LEED projects earn points across nine areas that address key aspects of green buildings including water efficiency, indoor environmental quality, innovation, materials and resources, and more.
Among the notable sustainable design features in the building are low-flow restroom fixtures, replacement LED lighting, no potable water use for irrigation, and energy-efficient windows. More than 60 percent of the existing building was utilized in the renovations, reducing the total energy required to extract, process, manufacture, and deliver materials to the building site. New building materials were secured through sustainable procurement practices and contained over 20 percent recycled and regional content material.
Additional improvements included ADA-compliant student residential rooms, bathrooms, and restrooms; an accessible open kitchen; an accessible faculty apartment; and a barrier-free courtyard. O’Shaughnessy Hall’s new community spaces – a large classroom, living room, exterior courtyard, library, and more – remain a building hallmark, helping to foster collaboration and dialogue among students and faculty.

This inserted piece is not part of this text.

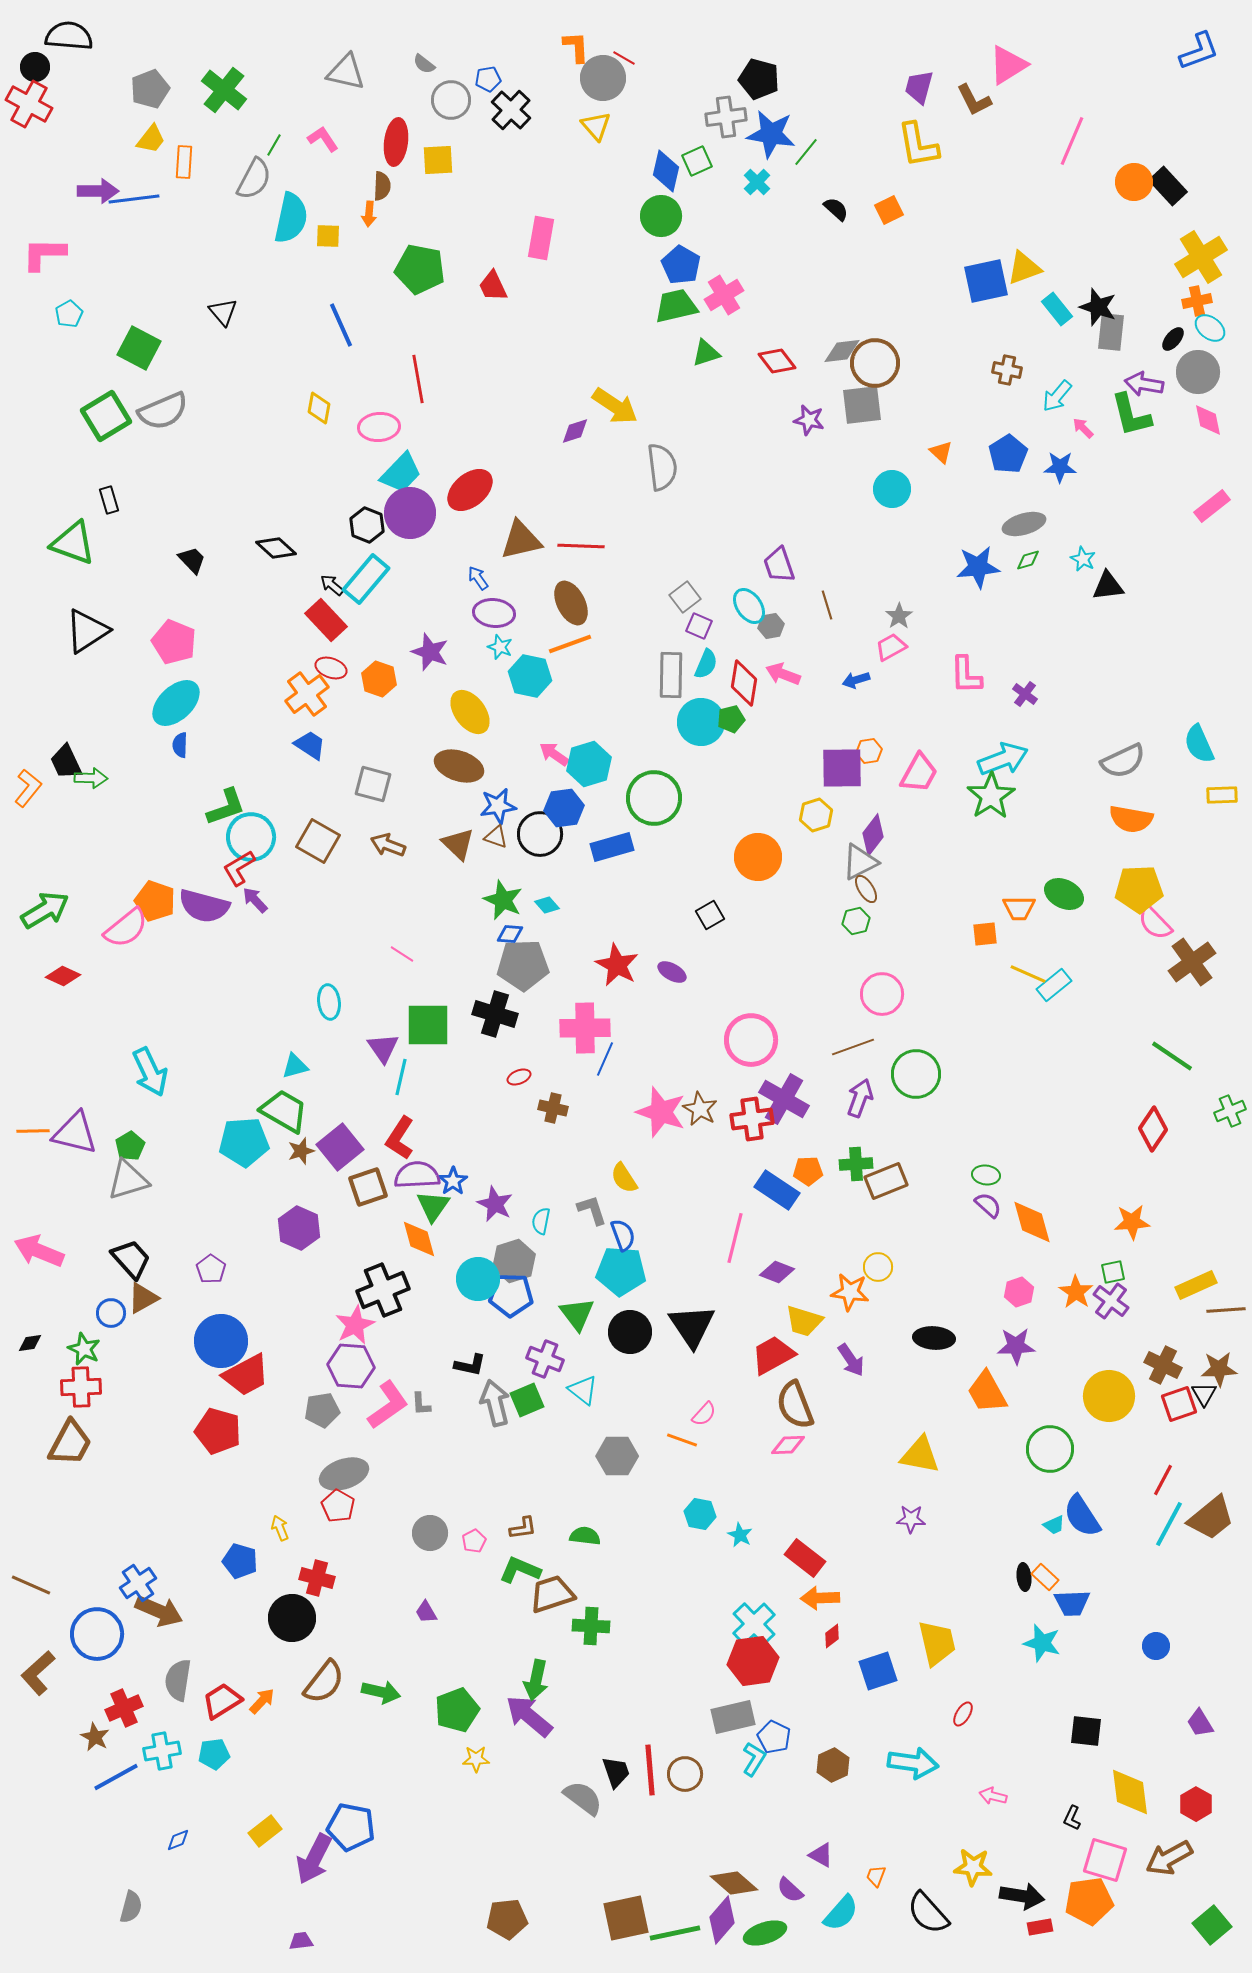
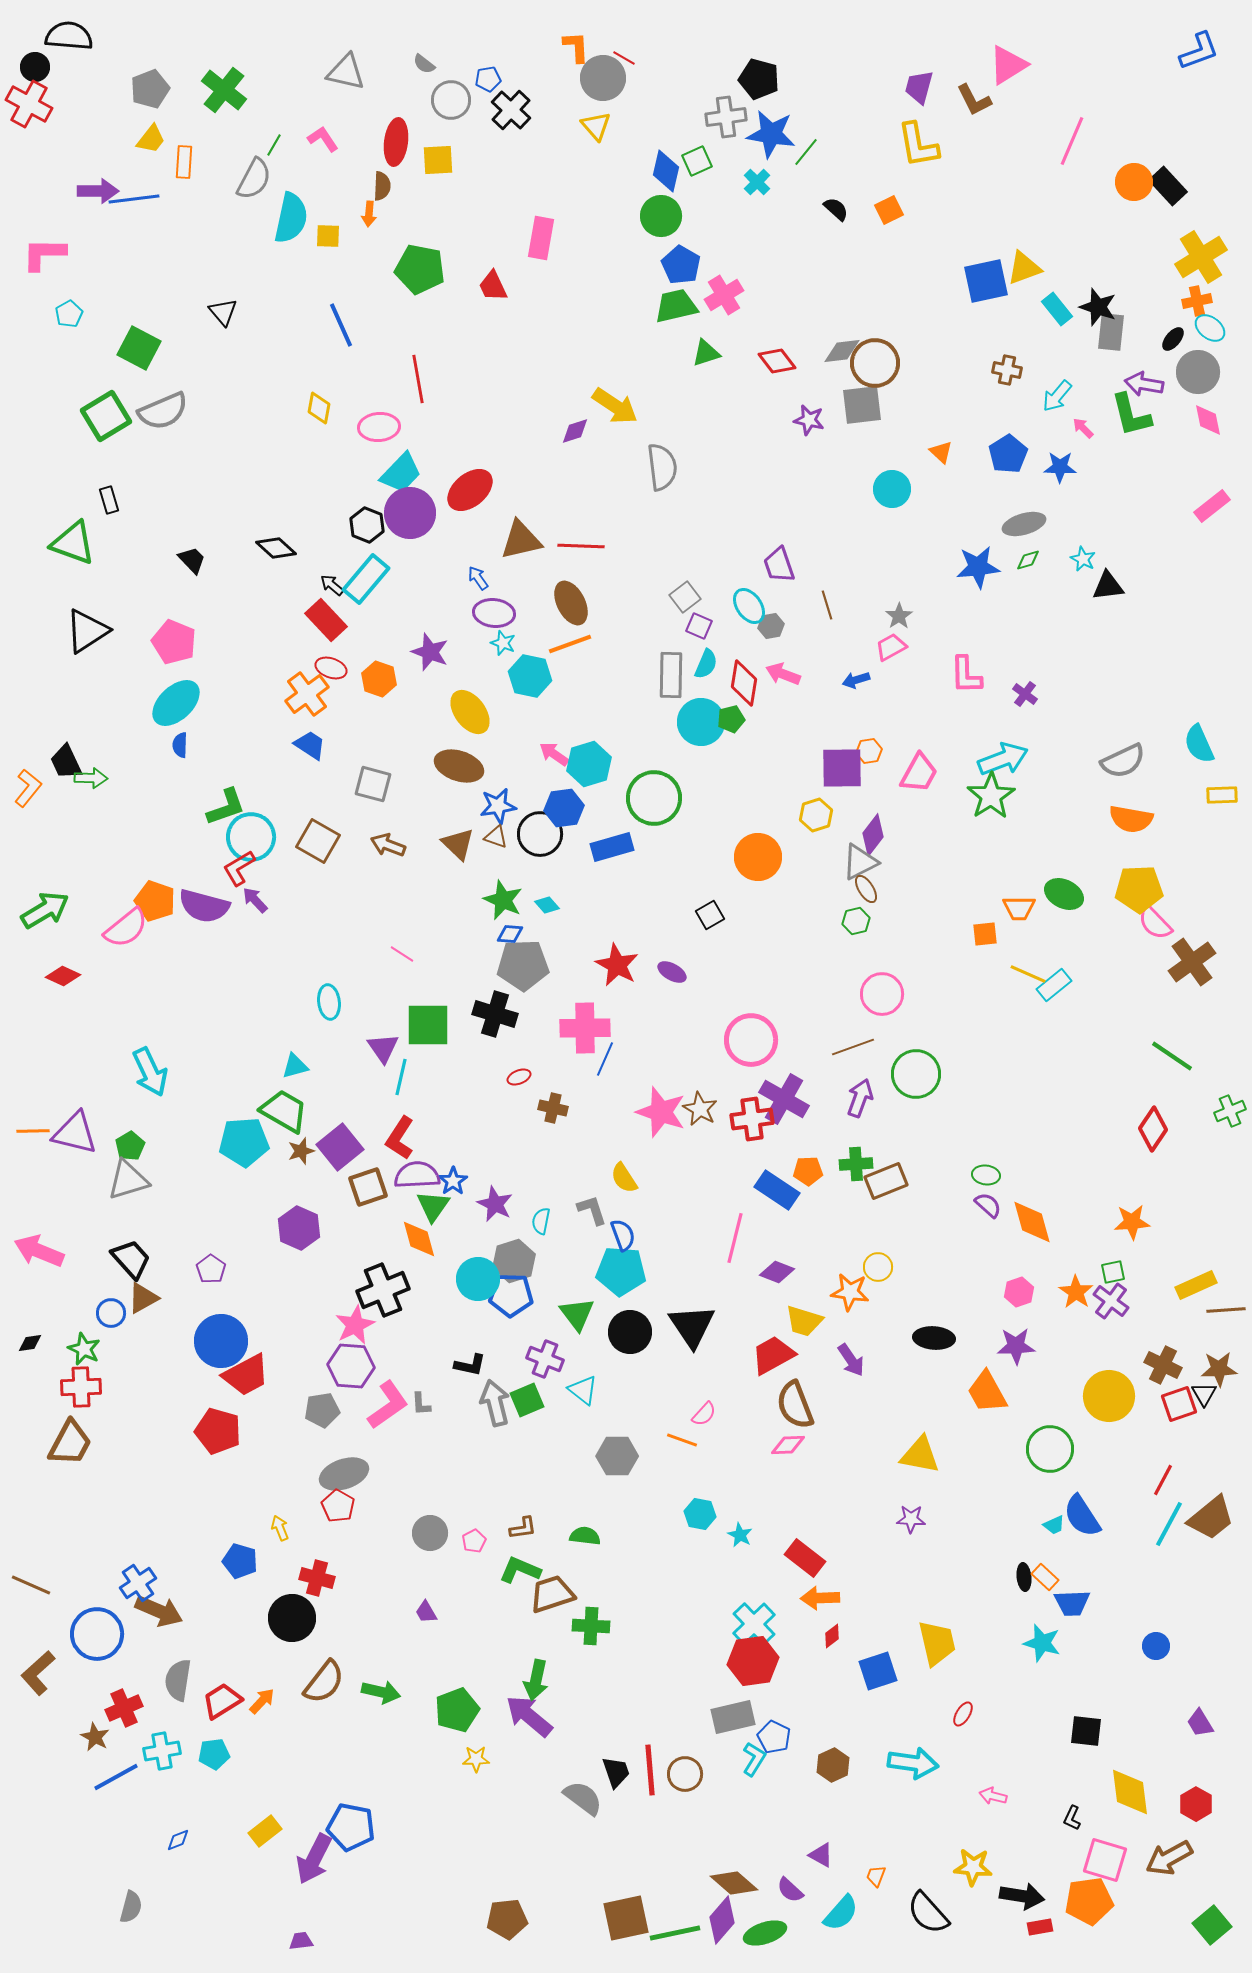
cyan star at (500, 647): moved 3 px right, 4 px up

“Sustainability was the major focus for this project, as it is for every new building or capital renovation project at Virginia Tech. Campus planning, contracting, and construction teams leveraged the LEED rating system, as well as the Virginia Tech Climate Action Commitment, as frameworks for the project’s sustainable features,” stated Aaron Curfiss, project manager for the renovation.
Other building collaborators included the architect/engineer for the renovation, Moseley Architects, in partnership with Lord Aeck Sargent. The contractor was W.M. Jordan, whose team has been engaged in numerous green construction projects at Virginia Tech.
“O’Shaughnessy Hall showcases the best of our green design and construction techniques and will join the ranks of some of our favorite LEED projects at Virginia Tech. Our company is proud to collaborate with an institution that shares our desire to create a more sustainably-built environment,” said Brandon Renick, project manager for W. M. Jordan on O’Shaughnessy Hall.
Now that O’Shaughnessy Hall has officially been awarded its rating, it will be added to the council’s certified database and will soon receive a USGBC LEED Gold plaque to be hung inside the building.